After Matthew’s death, the Hartford Courant reported that Commissioner Katz shockingly told legislators that “As horrible as this may sound, there comes a point where you have to make a determination that you have done all that you can legally do. There are 15,000 cases and only so many social workers.”

The Commissioner also said that a system should not be judged based on one case. It’s an old refrain. But is it true? I don’t think so. There are many reasons why a system should be judged by one case.

First, we are not talking about one bad decision. A child suffered for as long as 11 years and agency social workers missed multiple opportunities to protect him. His sister fared a little better since she survived but will probably bear lifetime scars. This is more than a one-time event.

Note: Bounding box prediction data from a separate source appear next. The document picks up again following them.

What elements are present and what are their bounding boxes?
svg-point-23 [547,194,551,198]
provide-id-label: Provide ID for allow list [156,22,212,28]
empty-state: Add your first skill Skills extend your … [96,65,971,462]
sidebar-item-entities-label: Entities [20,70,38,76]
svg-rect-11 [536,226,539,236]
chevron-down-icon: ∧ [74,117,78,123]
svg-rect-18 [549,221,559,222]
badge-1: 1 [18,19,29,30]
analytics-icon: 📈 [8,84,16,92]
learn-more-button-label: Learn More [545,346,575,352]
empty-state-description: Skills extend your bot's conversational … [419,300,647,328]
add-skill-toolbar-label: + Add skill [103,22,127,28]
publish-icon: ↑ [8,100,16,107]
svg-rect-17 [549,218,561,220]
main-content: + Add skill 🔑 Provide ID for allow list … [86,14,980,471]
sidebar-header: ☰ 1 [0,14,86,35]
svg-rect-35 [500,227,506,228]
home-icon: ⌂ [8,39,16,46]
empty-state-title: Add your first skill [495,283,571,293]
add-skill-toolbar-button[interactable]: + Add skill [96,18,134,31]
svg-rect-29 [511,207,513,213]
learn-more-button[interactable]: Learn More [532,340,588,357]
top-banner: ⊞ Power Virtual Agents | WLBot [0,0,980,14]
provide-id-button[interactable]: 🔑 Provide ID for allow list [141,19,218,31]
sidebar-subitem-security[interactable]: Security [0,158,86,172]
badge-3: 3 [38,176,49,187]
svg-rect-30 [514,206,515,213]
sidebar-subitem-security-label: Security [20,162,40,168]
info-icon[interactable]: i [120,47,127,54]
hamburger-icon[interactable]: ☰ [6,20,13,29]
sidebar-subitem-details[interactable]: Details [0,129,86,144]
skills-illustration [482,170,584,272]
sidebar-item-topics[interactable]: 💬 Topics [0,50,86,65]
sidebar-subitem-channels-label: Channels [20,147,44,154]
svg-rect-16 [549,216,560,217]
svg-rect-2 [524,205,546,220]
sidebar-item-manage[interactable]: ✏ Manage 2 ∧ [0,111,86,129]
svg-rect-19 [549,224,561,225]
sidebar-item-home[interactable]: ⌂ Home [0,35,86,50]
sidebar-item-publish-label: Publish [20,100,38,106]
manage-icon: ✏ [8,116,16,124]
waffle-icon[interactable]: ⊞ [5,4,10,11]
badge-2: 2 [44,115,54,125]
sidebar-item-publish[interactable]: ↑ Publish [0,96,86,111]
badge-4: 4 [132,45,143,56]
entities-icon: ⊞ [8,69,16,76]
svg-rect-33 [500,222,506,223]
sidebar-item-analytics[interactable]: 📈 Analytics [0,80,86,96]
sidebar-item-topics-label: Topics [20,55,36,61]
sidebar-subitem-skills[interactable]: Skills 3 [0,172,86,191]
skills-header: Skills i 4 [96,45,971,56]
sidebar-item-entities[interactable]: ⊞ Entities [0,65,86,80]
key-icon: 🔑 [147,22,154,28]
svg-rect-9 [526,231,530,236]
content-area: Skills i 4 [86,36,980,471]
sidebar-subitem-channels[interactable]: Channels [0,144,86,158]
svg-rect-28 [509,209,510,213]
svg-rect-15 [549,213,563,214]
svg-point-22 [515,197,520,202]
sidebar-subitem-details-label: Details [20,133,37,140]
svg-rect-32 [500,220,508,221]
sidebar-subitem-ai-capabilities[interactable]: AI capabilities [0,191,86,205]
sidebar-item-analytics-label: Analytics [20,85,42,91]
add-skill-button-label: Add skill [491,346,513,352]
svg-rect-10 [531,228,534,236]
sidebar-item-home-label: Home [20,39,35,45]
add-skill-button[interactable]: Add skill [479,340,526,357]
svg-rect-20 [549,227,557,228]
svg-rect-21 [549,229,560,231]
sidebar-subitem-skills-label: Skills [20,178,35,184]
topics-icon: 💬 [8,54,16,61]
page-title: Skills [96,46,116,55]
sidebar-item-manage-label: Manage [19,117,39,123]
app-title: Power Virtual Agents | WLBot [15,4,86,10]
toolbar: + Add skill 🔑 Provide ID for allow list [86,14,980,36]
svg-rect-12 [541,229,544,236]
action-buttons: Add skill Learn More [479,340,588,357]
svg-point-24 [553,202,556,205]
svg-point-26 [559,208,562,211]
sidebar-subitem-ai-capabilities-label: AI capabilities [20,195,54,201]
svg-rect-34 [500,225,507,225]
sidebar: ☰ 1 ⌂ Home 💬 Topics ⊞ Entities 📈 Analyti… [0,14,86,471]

Secondly, for each “worst case, “we don’t know how many children suffer for years and don’t die while the system ignores repeated red flags.  At least Matthew is out of his misery. The others are still suffering. We may never know their names.

I’m tired of agency heads who tell us not to judge the system by the worst cases. Lets bury this trope once and for all. A system should be judged–above all–by the worst cases. For each of these cases represents many more children whose daily suffering will lead to lifetime emotional educational and physical damage.